Accenture recommends the creation of a dedicated “ethics” committee in order to identify ethical concerns and apply company principals in a technological setting. The firm recommends that this committee consists of the necessary range of expertise, and be resistant to bias and conflicts of interests. The committee should include:
• Technical experts – those who have a strong understanding of the technology, systems and applications being discussed, for example a CDO, CTO or CIO
• Ethical experts – those who have a firm knowledge of the ethical and moral principals at hand, can assist the committee with working through issues analytically and can provide information and/or examples from other areas of ethics
• Legal experts – those who have a detailed understanding of the legal repercussions of issues to do with data and AI
• Subject matter experts – those who have an understanding of how a change in policy on data and AI will impact current internal operations or affect customer experience
• Citizen participants – those who can represent public concerns and perspectives.

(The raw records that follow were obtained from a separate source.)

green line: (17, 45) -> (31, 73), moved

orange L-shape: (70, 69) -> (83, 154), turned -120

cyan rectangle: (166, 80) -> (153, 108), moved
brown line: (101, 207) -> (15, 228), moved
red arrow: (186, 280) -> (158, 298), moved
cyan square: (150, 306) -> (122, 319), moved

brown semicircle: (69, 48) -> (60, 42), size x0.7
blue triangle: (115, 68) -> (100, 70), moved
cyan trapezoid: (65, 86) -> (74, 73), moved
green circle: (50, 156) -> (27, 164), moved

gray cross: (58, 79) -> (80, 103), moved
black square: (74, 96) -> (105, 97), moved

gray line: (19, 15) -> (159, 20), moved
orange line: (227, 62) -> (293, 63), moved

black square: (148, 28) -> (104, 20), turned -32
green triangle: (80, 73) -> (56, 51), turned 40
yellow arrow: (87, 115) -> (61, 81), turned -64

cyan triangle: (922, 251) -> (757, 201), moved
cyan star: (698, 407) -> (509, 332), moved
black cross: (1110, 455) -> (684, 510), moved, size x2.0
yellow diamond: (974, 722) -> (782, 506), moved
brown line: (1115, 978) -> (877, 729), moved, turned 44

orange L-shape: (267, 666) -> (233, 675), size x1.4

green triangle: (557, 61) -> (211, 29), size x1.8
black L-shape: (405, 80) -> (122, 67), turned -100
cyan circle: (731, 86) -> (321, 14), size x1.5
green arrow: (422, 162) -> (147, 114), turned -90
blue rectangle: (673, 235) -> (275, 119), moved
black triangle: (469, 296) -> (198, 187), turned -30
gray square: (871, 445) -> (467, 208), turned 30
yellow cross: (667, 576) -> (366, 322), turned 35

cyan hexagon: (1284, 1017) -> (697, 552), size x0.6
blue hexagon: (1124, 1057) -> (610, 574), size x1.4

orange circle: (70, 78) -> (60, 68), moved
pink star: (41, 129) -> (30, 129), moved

For businesses in the consumer-facing industry, it is particularly crucial that an understanding of the ethical and moral implications of AI underpins data innovation and implementation. Businesses in our space which don’t commit to understanding and mitigating these issues run the risk of losing consumer trust – which, of course, underpins all of the businesses we lead.
We recommend four actions for Boards to effectively govern AI:
1) Separate AI ‘doing’ from governance – The team responsible for AI innovation and technological development should not be responsible for governing its ethical use
2) Make ethical use of data and AI a standing item on risk committee – AI should be a regular item on the risk committee agenda. Consider setting up a standalone ethics committee
3) Identify one NED to be responsible AI, data and ethics – Name one non-executive board member, who is appropriately trained and/or qualified, to be responsible for AI, data governance and ethics on the board
4) Measure and audit – Bring in third-party bodies to independently audit algorithms and policies around the collection and implementation of customer data, reporting directly to the Board
Data and AI – and their ethical and proper use within consumer businesses – will dominate the NED, governance and risk agenda of businesses in the years to come. How equipped is your business to grapple with this new horizon – and separate AI ‘doing’ from governance? Do let me know your thoughts – or indeed any best practice you have to share from your own organisation.